Con la circolare n. 28/E, pubblicata il 17 luglio 2015, l’Agenzia delle Entrate ha fornito le indicazioni per l’applicazione degli studi di settore relativi al periodo d’imposta 2014. La circolare delle Entrate evidenzia che il primo elemento di novità è rappresentato dalla pubblicazione dei decreti del Ministro dell’Economia e delle Finanze del 29 dicembre 2014 con cui sono stati approvati 68 studi di settore, nonché 3 specifici indicatori territoriali per tenere conto del luogo in cui viene svolta l’attività economica; l’evoluzione dei 68 studi è stata effettuata analizzando i modelli per la comunicazione dei dati rilevanti ai fini dell’applicazione degli studi di settore relativi al periodo d’imposta 2012. In particolare, i 68 studi interessati dalla revisione riguardano le evoluzioni di:

18 studi relativi ad attività economiche del settore delle manifatture;

16 studi relativi ad attività economiche del settore dei servizi;

6 studi relativi ad attività professionali;

28 studi relativi ad attività economiche del settore del commercio.

I citati 68 studi non si applicano, in fase di accertamento, nei confronti dei contribuenti che dichiarano compensi di cui all’articolo 54, comma 1, ovvero ricavi di cui all’articolo 85, comma 1, esclusi quelli di cui alle lettere c), d) ed e), del D.P.R. 22 dicembre 1986, n. 917 di ammontare superiore a euro 5.164.569.
Al riguardo, per verificare il limite oltre il quale non si applicano gli studi di settore, i ricavi provenienti dall’attività di vendita di beni soggetti ad aggio o a ricavi fissi vanno considerati per l’entità dell’aggio percepito o del ricavo al netto del prezzo corrisposto al fornitore dei predetti beni.
Nei citati decreti del Ministro dell’Economia e delle Finanze del 29 dicembre 2014 viene previsto, analogamente a quanto statuito per le precedenti evoluzioni che, con riferimento alle attività d’impresa, gli studi di settore approvati non si applichino:

nei confronti delle società cooperative, società consortili e consorzi che operano esclusivamente a favore delle imprese socie o associate;

nei confronti delle società cooperative costituite da utenti non imprenditori che operano esclusivamente a favore degli utenti stessi.

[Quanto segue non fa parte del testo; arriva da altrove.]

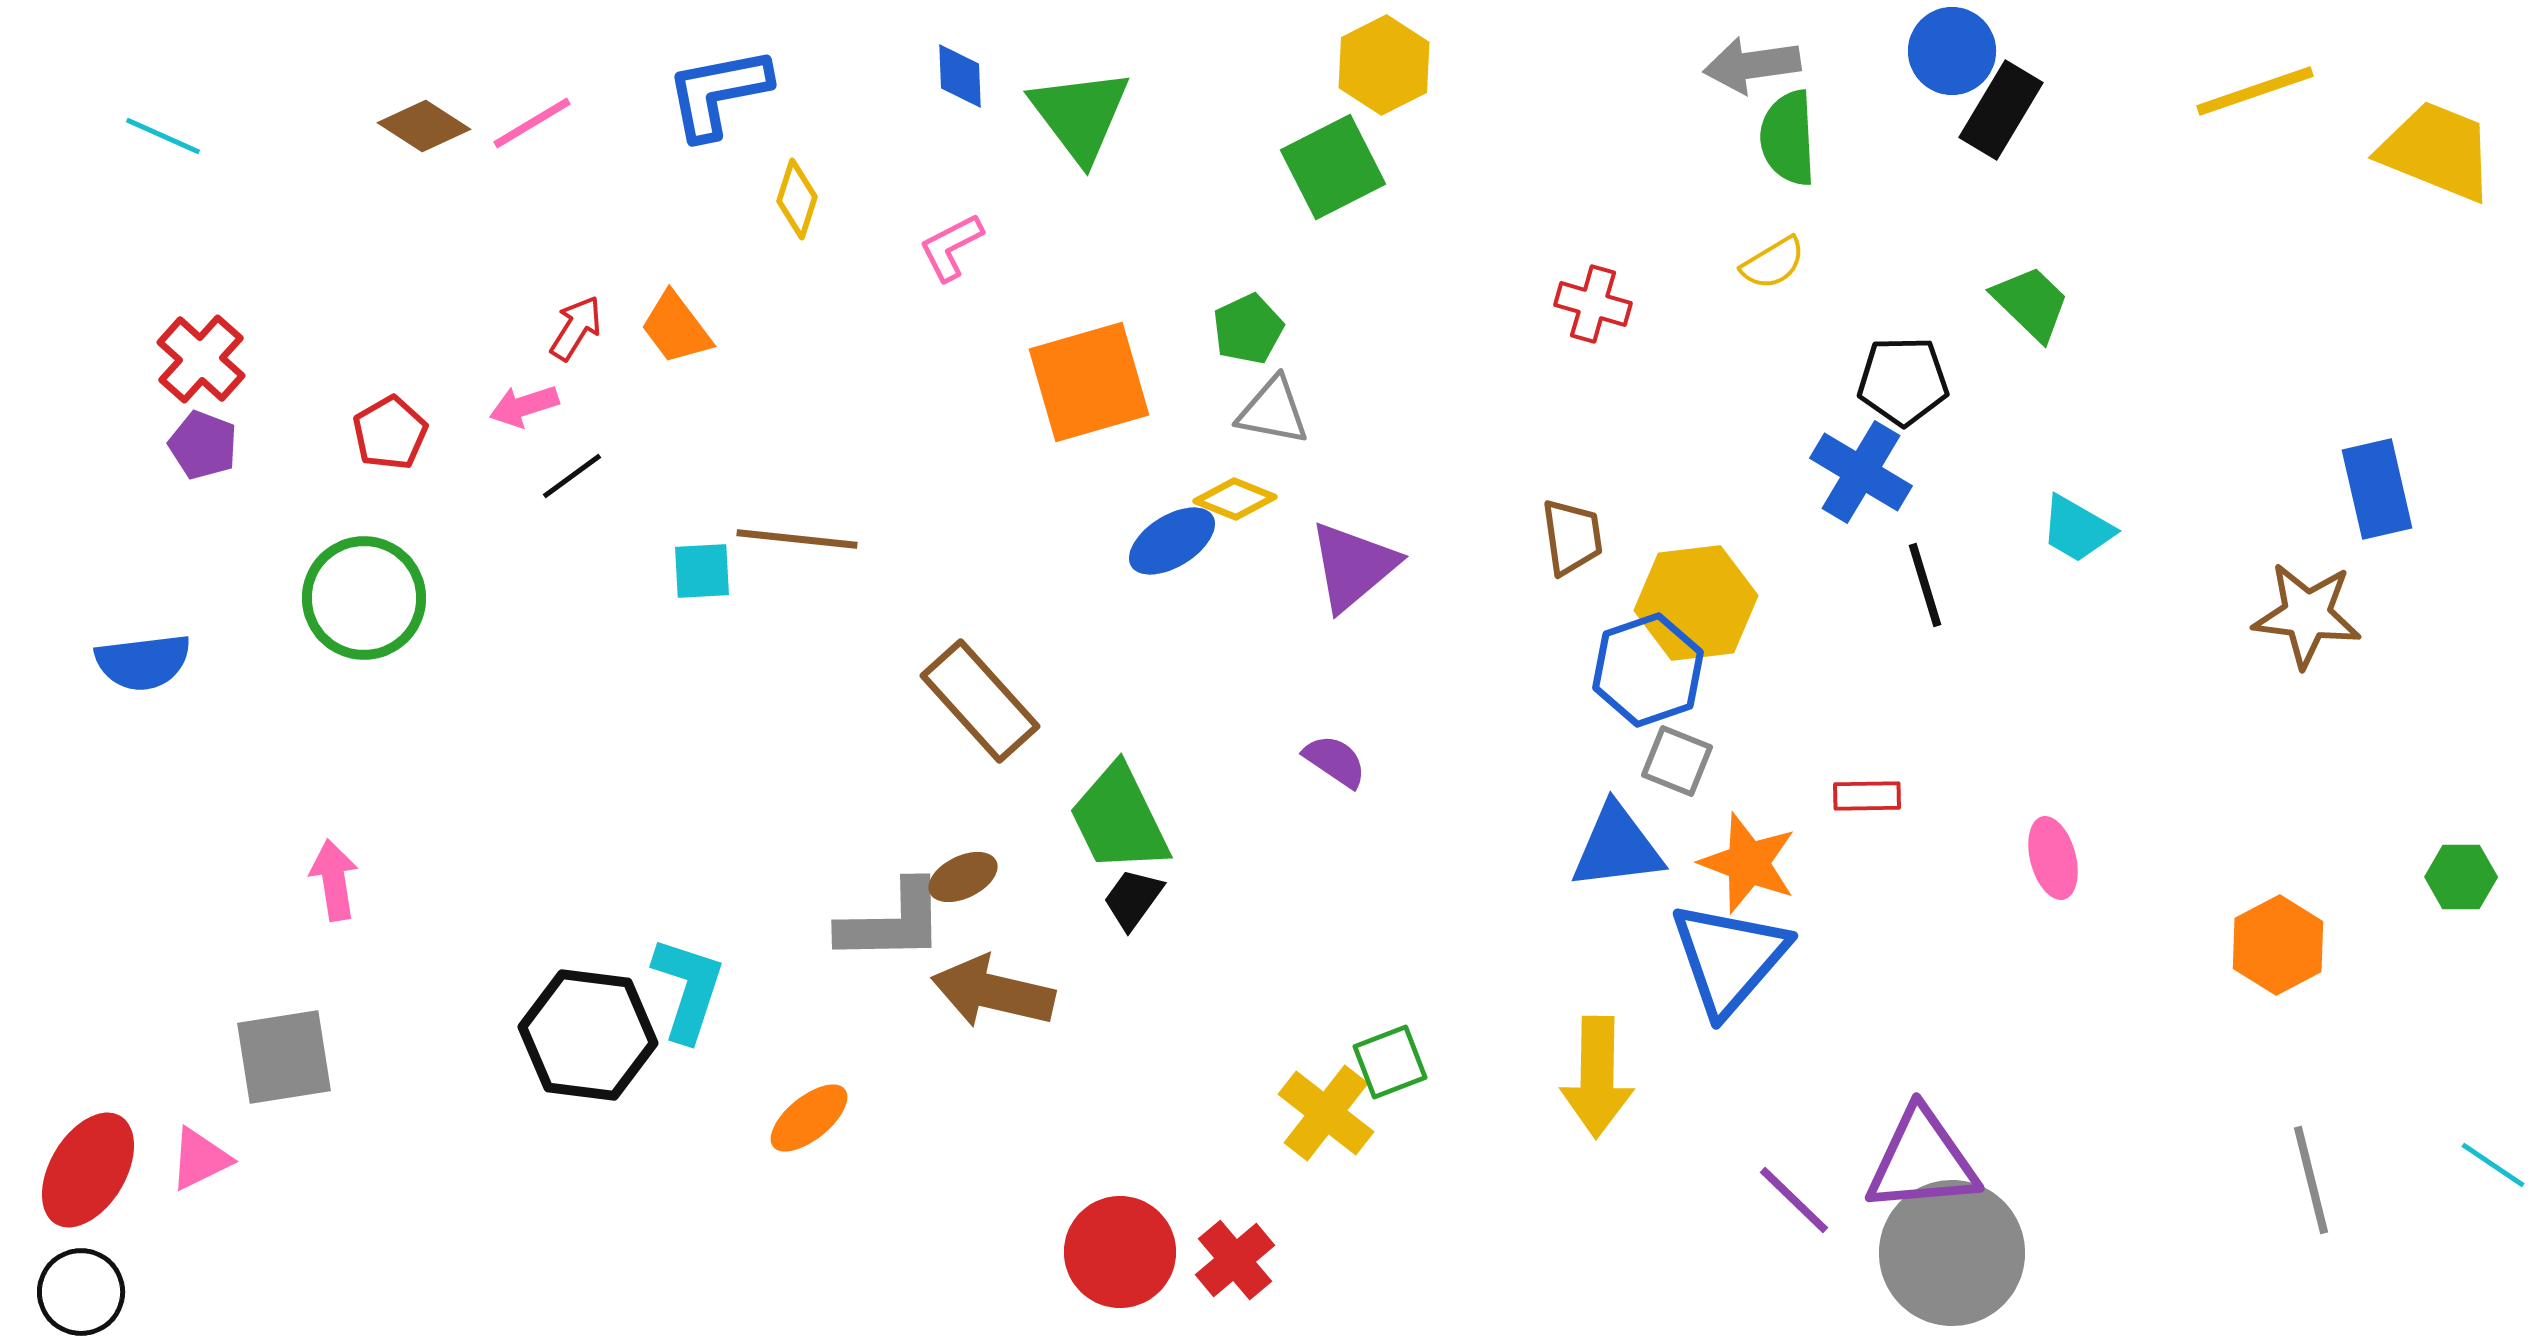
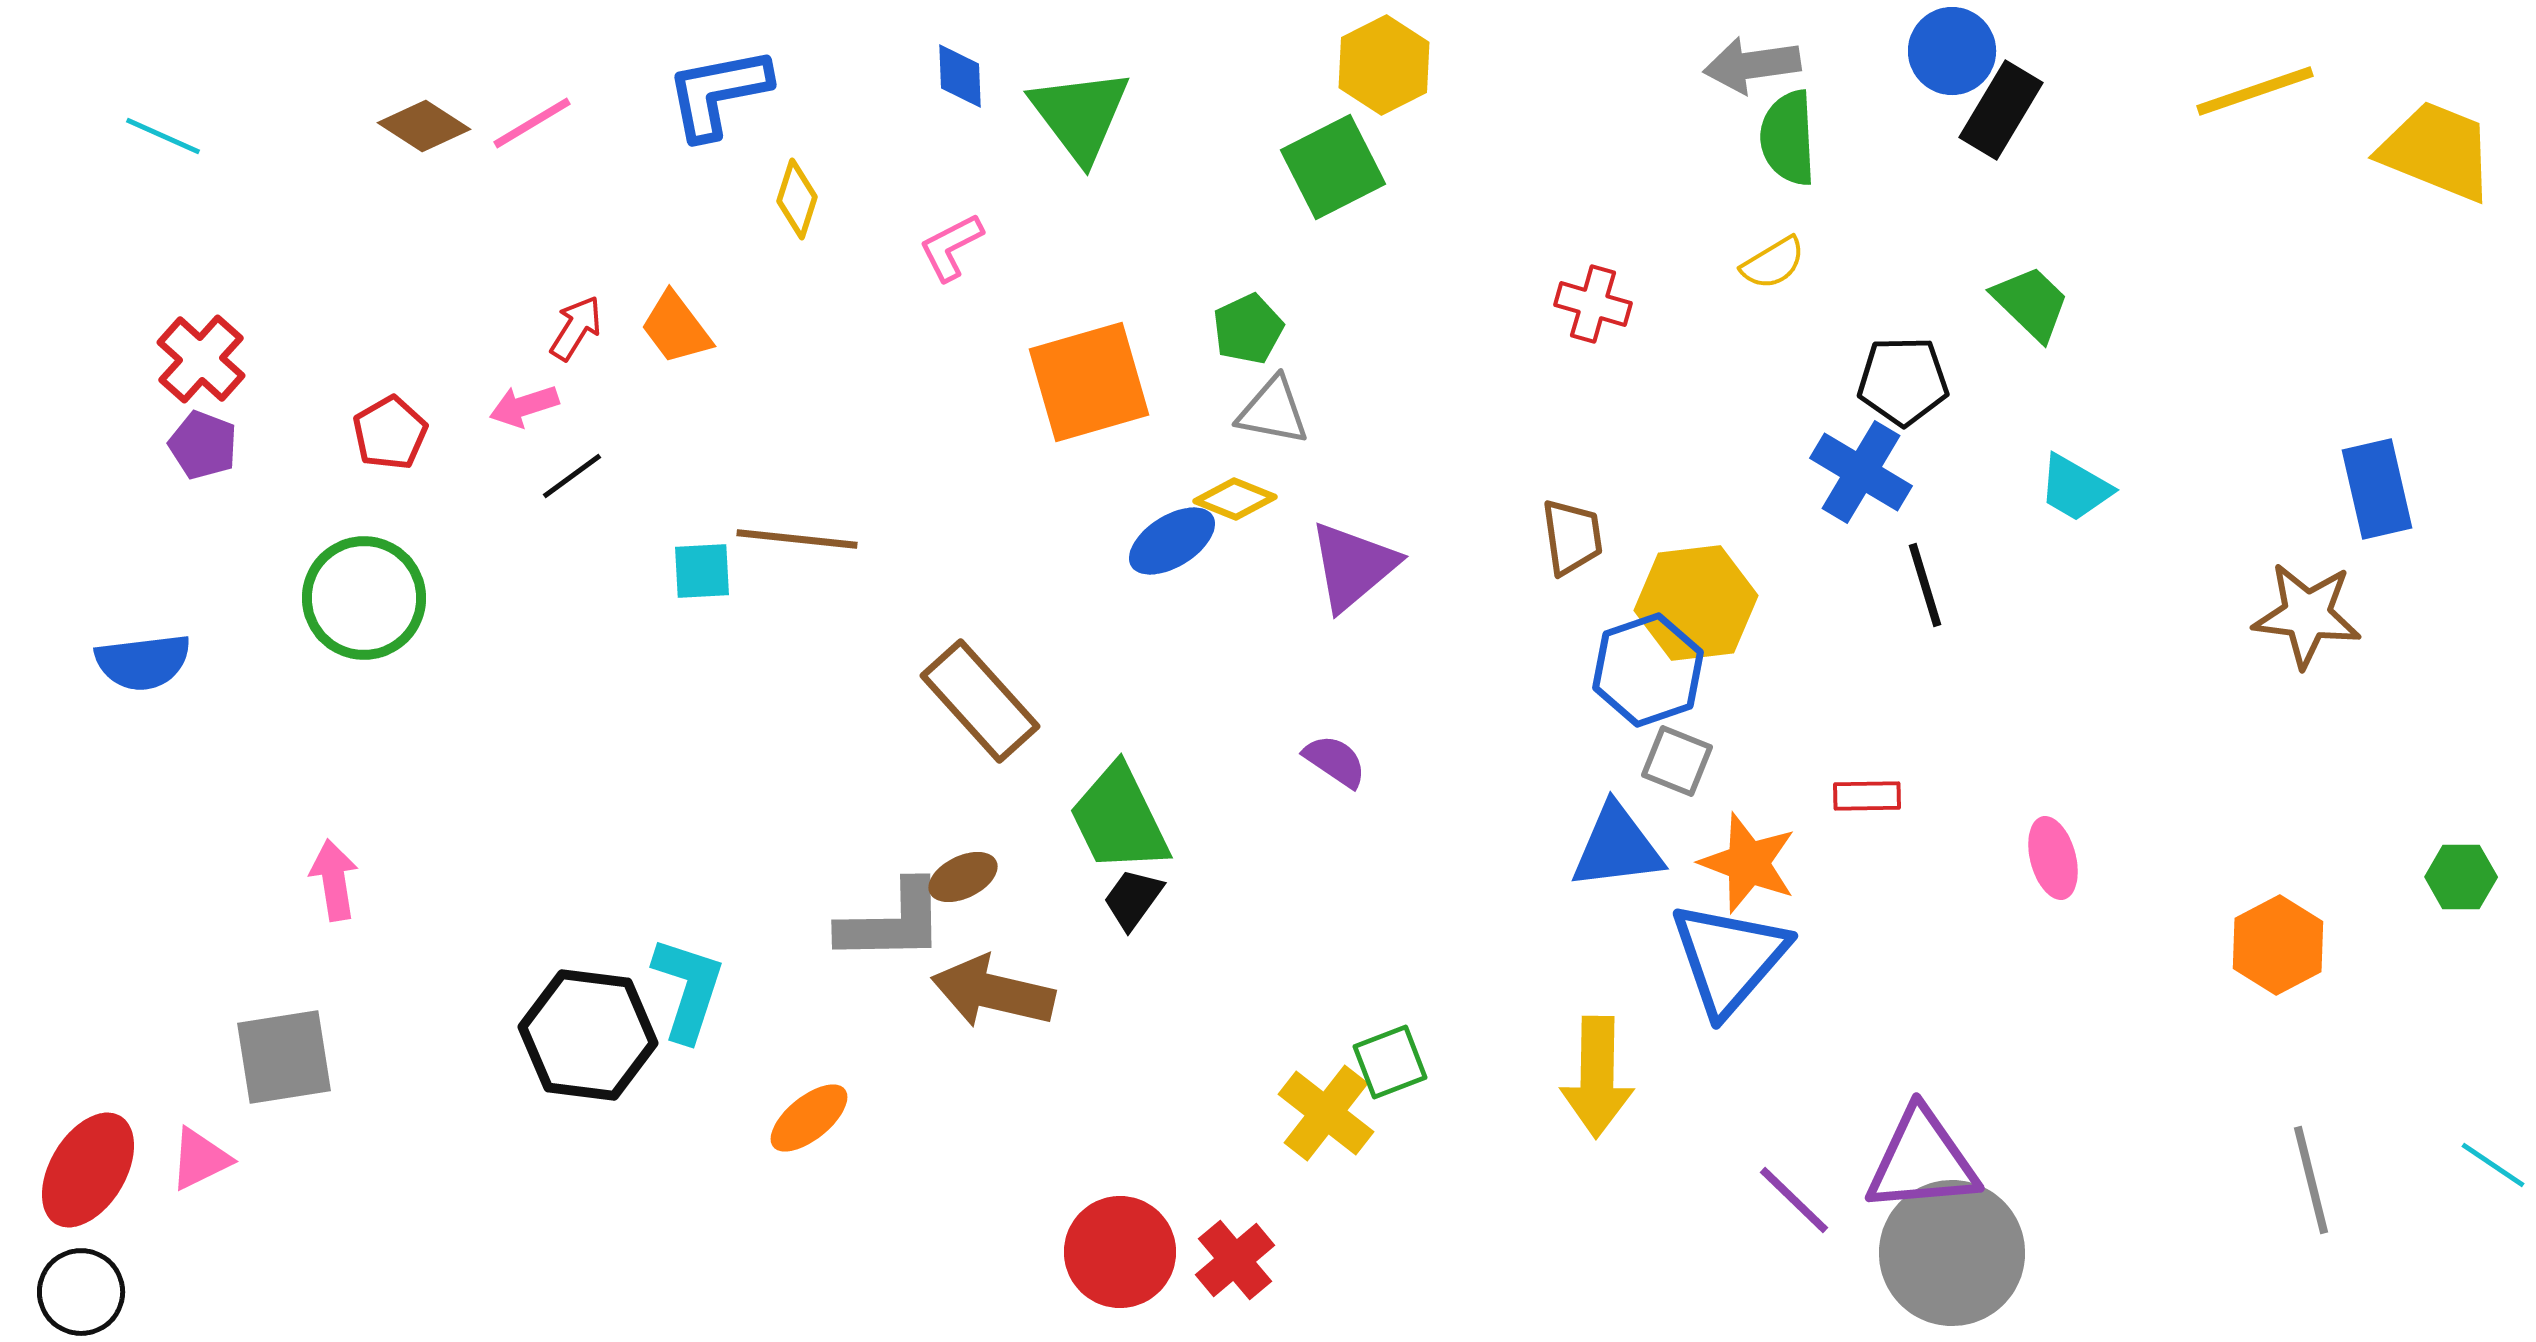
cyan trapezoid at (2077, 529): moved 2 px left, 41 px up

Territorialità degli studi
L’Agenzia delle Entrate evidenzia che, con i decreti 29 dicembre 2014 e 30 marzo 2015, sono state approvate modifiche alle analisi della territorialità applicabili a partire dal periodo d’imposta 2014.
In particolare, le nuove territorialità approvate con il decreto ministeriale 29 dicembre 2014, che riguardano la:

territorialità del livello dei canoni di affitto dei locali commerciali elaborato per tener conto dell’influenza del costo degli affitti sulla determinazione del ricarico;

territorialità del livello del reddito medio imponibile ai fini dell’addizionale irpef, definito per considerare l’influenza del livello di benessere e del grado di sviluppo economico sulla determinazione dei ricavi;

territorialità del livello delle retribuzioni, sviluppato per tener conto dell’incidenza del costo delle retribuzioni sulla determinazione dei ricavi,

sono applicabili agli studi di settore approvati con i decreti ministeriali di pari data, laddove previsto dalle specifiche Note tecniche e metodologiche degli studi stessi.

Aggiornamento delle analisi territoriali
Con il decreto ministeriale del 30 marzo 2015 sono state anche aggiornate, a partire dal periodo d’imposta 2014, le analisi territoriali relative agli studi di settore WM05U, WG44U, WG72A e WK04U.